For this example, the first two FASTQ files of SRR396636, corresponding to reads from Pseudomonas aeruginsa MPAO1/P1, with 1909263 sequences of ~100 bp each, were downloaded.

Having ripkmer installed and in the $PATH:

ripkmer SRR396636.sra_1.fastq SRR396636.sra_2.fastq

where the k number and the prefix would be left as default, being equivalent to:

ripkmer SRR396636.sra_1.fastq SRR396636.sra_2.fastq 16 ATGAC

The output is in tabular format and can be redirected to standard output (and should not take much more than 4s).

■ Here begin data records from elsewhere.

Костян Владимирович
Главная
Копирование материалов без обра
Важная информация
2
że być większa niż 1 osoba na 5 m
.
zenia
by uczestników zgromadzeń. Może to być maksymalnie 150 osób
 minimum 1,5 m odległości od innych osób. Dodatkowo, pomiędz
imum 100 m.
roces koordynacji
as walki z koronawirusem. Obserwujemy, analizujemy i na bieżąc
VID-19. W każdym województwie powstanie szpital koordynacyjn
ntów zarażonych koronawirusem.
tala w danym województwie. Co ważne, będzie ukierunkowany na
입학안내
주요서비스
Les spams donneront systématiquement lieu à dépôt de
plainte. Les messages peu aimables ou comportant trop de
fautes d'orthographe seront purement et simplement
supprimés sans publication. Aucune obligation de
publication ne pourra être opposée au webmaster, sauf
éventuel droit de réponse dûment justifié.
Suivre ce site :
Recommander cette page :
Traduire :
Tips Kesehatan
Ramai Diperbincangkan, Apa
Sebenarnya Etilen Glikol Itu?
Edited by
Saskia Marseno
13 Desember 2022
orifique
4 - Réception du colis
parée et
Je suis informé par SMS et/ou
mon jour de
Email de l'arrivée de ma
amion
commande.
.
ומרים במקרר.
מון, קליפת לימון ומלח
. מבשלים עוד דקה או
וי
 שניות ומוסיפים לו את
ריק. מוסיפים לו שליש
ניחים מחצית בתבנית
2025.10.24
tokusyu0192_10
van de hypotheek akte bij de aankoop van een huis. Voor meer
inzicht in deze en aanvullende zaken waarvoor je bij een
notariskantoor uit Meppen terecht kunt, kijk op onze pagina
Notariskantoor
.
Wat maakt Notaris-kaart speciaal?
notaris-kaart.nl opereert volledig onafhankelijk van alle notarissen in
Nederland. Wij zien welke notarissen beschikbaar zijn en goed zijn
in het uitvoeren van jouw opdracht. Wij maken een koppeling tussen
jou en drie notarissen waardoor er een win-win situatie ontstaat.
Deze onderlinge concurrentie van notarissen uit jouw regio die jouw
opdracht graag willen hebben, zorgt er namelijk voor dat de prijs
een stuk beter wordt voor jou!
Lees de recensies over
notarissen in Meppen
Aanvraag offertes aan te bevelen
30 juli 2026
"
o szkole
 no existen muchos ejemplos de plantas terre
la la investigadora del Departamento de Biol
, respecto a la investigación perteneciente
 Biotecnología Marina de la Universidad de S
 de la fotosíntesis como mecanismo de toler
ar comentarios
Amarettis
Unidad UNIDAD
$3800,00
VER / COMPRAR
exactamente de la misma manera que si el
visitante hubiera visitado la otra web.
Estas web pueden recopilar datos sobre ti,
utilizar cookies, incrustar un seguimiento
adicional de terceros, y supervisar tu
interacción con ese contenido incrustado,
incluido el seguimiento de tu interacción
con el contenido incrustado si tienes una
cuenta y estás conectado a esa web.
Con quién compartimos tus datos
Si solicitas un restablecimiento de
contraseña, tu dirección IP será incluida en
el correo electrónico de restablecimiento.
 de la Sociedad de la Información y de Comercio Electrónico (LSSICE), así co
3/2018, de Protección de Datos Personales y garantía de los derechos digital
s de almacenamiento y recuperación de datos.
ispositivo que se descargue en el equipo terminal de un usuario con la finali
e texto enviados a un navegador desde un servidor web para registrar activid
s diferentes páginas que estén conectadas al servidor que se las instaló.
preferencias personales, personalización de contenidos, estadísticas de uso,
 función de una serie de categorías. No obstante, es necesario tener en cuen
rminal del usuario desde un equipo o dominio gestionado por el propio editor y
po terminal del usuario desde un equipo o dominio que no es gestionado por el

(16-mers)	Unique	Redundant	Intersection_unique	Intersection
SRR396636.sra_1.fastq	23196	97871	34.19%	58.81%
SRR396636.sra_2.fastq	30698	89107	25.83%	64.59%

where

  • Unique is the number of unique k-mers found in the file;
  • Redundant is the number of total k-mers found (with repetitions);
  • Interesection_unique is the number of common unique k-mers found in both files;
  • and Intersection is the number of total common k-mers found.

References

[1] Köster, J. (2016). Rust-Bio: a fast and safe bioinformatics library. Bioinformatics, 32(3), 444-446.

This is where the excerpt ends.